Un homme sympathique, tocson, m’accueille. On commence à discuter. Il m’explique qu’il est un ancien policier de San Diego.

« Je répondais à un appel d’urgence pour une femme qui se faisait battre par un homme. Un chauffeur saoul m’a frappé. J’ai volé 15 mètres dans les airs. »

Ce fut la fin de sa carrière. Il me montre en souriant la cicatrice sur son crâne dégarni.

« Après, j’ai conduit des camions. Je travaillais en sous-main pour démasquer les policiers corrompus. Ceux qui reçoivent de l’argent pour ne pas donner de ticket. 
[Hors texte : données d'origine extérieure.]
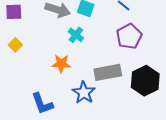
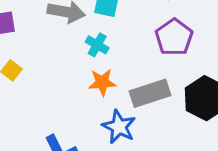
orange star: (61, 64) -> (102, 82), moved

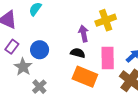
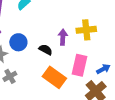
black semicircle: (78, 53) -> (46, 50), moved

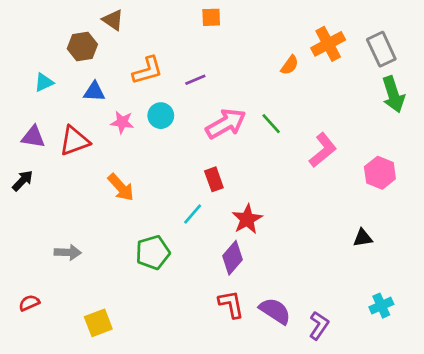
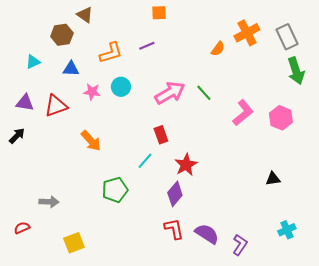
purple line: (195, 80) -> (147, 46), moved
pink hexagon: (380, 173) -> (281, 118), moved
gray arrow: (68, 252) -> (49, 202), moved

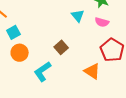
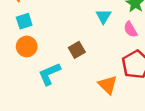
pink semicircle: (102, 22) -> (130, 29), turned 32

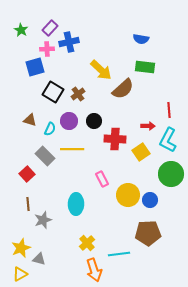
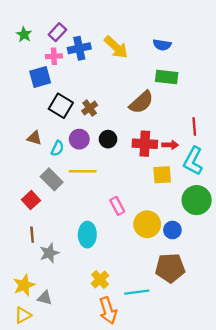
yellow arrow: (101, 70) -> (116, 47), moved
red cross: (115, 139) -> (145, 144), moved
yellow square: (141, 152) -> (162, 175), turned 30

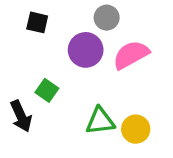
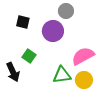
black square: (37, 22) -> (23, 22), moved
pink semicircle: (131, 55) -> (83, 56), moved

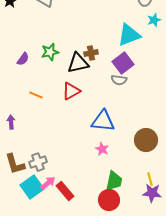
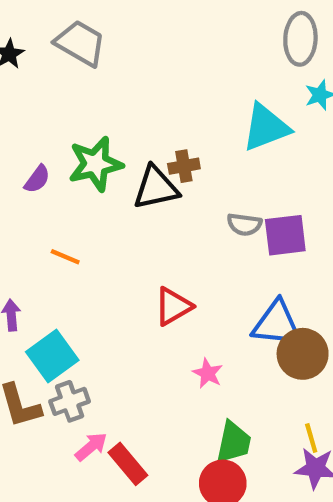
green star: (50, 52) -> (95, 164), size x1.4
purple square: (123, 63) -> (285, 235), moved, turned 30
red triangle: (71, 91) -> (173, 306), moved
blue triangle: (103, 121) -> (277, 324), moved
cyan square: (32, 187) -> (52, 356), moved

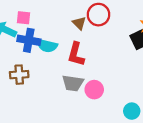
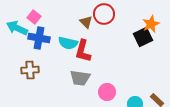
pink square: (23, 18) -> (34, 17), turned 32
cyan semicircle: (47, 46) -> (68, 43), moved
pink circle: (94, 90) -> (107, 92), moved

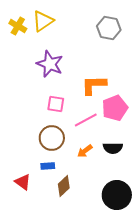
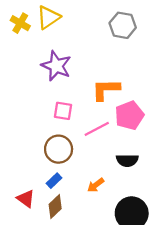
orange arrow: (85, 151) -> (96, 185), moved
blue rectangle: (48, 166) -> (54, 181), turned -40
brown diamond: (64, 186) -> (55, 207), moved

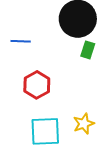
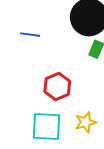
red hexagon: (37, 85) -> (57, 86), moved

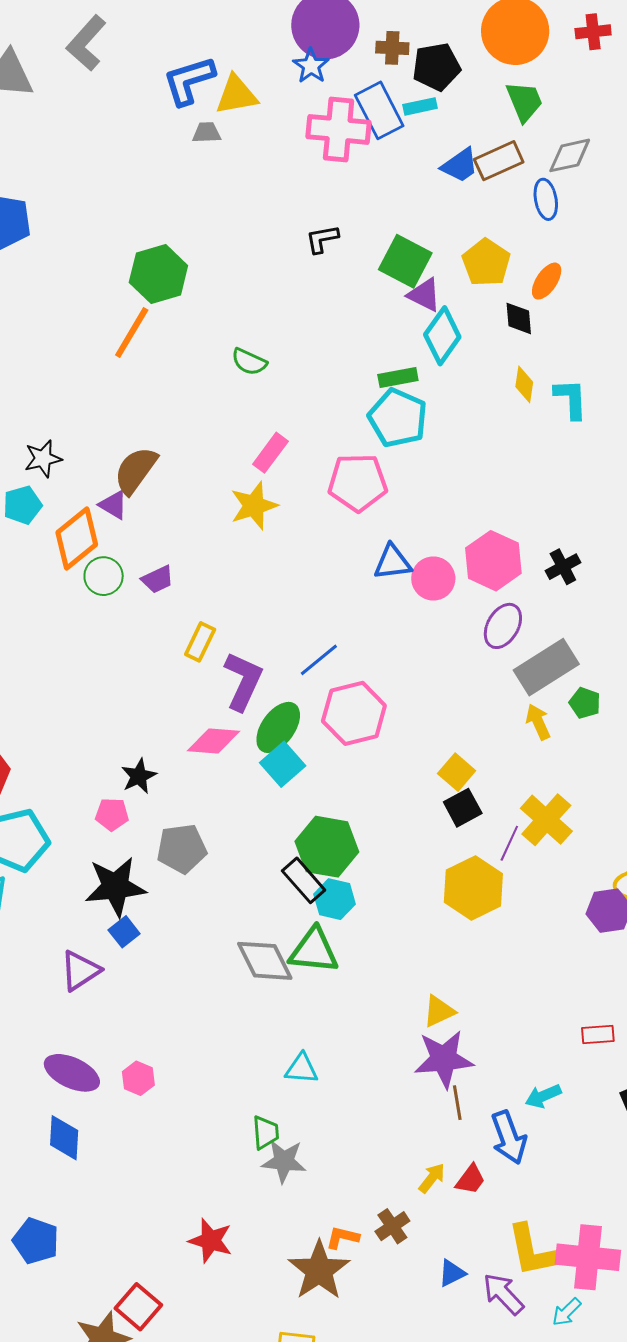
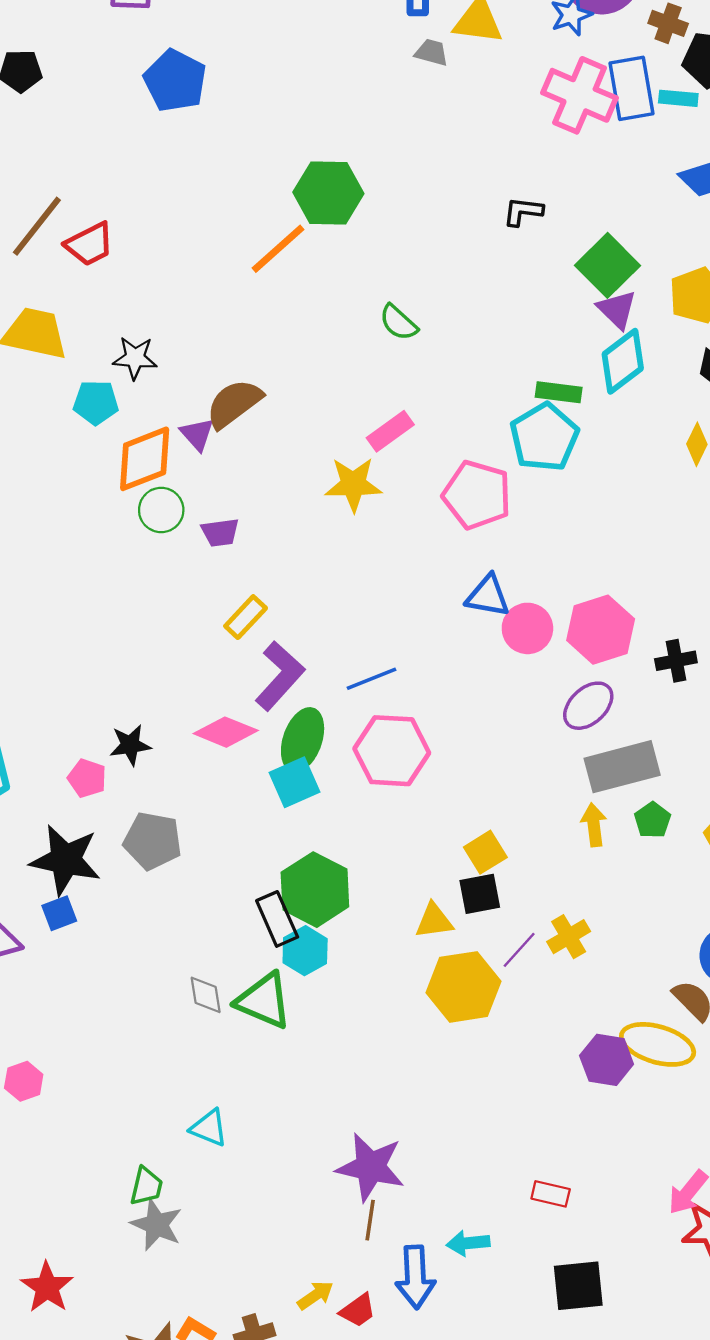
green ellipse: (278, 727) -> (303, 740), turned -34
yellow cross: (546, 820) -> (569, 937), size x0.7
gray diamond: (265, 961) -> (206, 995), size x0.6
yellow triangle: (439, 1011) -> (434, 921), moved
— Il y en a vraiment beaucoup ?

— Hell, yeah !

— C’est encore vrai que les policiers sont encore pro-Trump ?

— Ben oui.

— Et vous ?

— Hell, yeah ! »

Une femme l’a appelé. C’était le début de l’assemblée mensuelle du centre communautaire, dont il est le vice-président. Il m’a invité à y assister.

« C’est public, viens ! »

PHOTO YVES BOISVERT, LA PRESSE

Réunion du centre communautaire de Potrero

Dans cette espèce de hangar toutes portes ouvertes, sept hommes et trois femmes sont assis à distance légalement acceptable. J’ai à peine le temps de m’asseoir qu’ils se lèvent en bloc pour le serment d’allégeance au drapeau. « Je jure allégeance au drapeau des États-Unis d’Amérique et à la République qu’il représente, une nation unie sous l’autorité de Dieu, indivisible, avec la liberté et la justice pour tous », disent-ils en chœur, la main sur le cœur.

On se rassoit.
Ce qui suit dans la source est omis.